■ Activity ■
Report every line in the records below that holds the word "access".

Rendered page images
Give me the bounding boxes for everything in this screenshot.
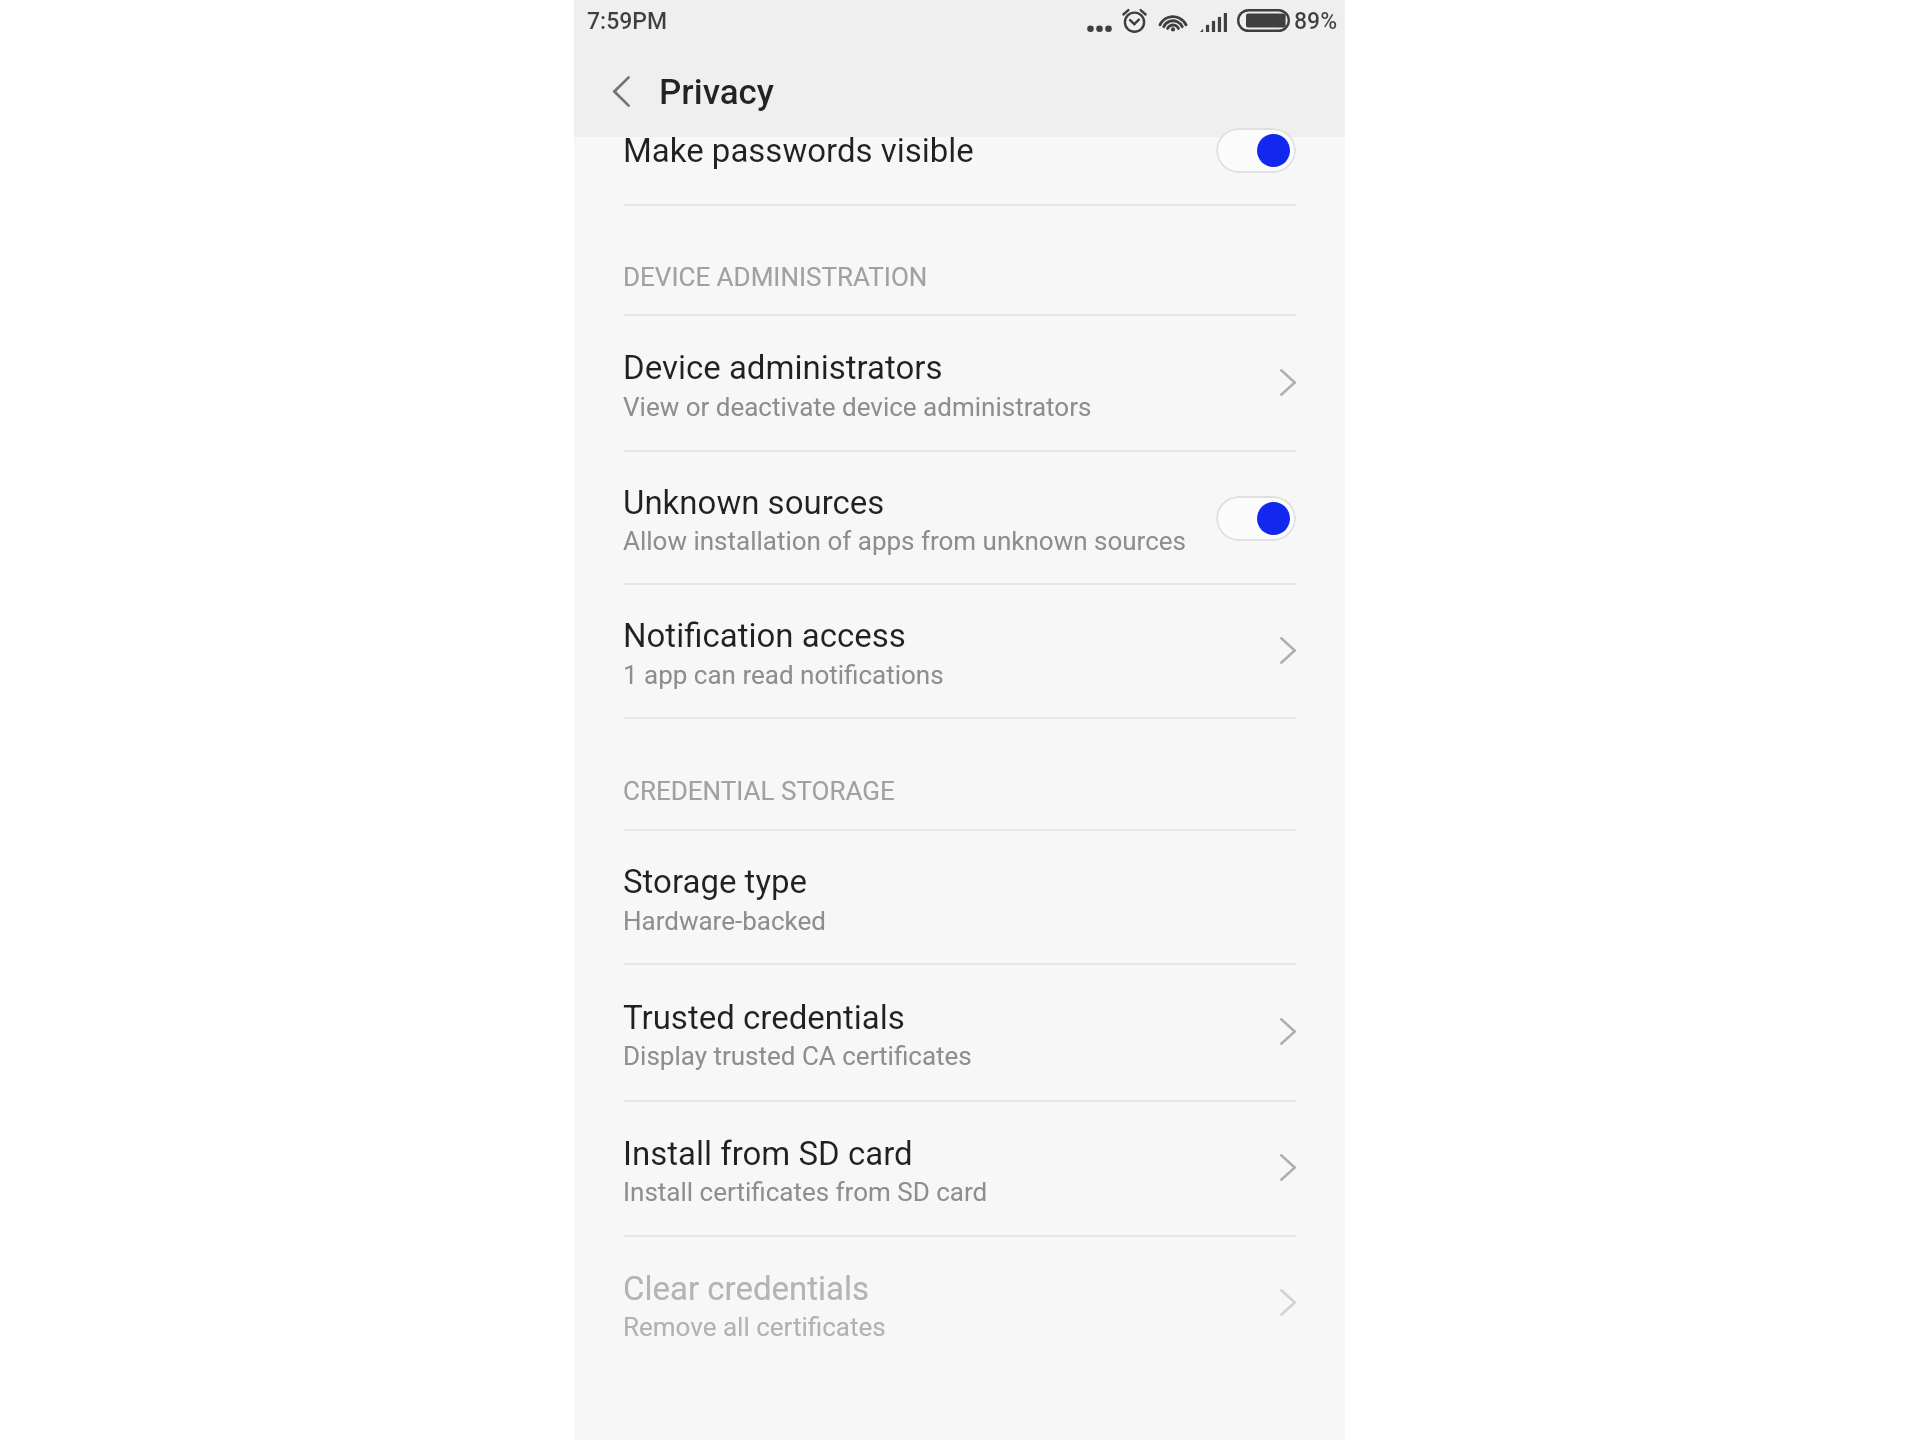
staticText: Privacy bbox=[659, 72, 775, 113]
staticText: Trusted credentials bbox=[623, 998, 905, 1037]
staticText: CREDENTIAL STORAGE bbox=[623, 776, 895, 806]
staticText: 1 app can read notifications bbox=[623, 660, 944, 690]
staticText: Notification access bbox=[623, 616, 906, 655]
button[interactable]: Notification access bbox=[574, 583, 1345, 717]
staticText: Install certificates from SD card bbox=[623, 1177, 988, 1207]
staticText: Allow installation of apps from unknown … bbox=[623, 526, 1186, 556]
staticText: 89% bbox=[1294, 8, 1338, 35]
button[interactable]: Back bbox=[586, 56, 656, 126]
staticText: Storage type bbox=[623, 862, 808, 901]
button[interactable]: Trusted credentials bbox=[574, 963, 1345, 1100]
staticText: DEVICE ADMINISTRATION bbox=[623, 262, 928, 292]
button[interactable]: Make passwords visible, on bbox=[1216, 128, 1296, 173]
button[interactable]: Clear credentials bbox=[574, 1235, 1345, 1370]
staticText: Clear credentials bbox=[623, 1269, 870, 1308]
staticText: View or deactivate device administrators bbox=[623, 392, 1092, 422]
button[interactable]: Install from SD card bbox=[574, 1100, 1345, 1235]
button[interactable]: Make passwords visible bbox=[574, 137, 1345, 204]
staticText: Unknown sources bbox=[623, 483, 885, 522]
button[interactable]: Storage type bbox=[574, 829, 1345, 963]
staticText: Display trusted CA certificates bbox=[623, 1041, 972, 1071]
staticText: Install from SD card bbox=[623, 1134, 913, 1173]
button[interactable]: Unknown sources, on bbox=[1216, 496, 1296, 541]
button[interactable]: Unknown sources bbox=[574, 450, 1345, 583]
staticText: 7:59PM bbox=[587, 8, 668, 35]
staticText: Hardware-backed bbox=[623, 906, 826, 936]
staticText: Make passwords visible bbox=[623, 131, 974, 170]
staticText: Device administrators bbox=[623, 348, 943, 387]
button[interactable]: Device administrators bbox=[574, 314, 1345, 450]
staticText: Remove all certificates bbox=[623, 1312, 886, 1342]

■ Result for this exercise ■
staticText: Notification access bbox=[623, 616, 906, 655]
button[interactable]: Notification access bbox=[574, 583, 1345, 717]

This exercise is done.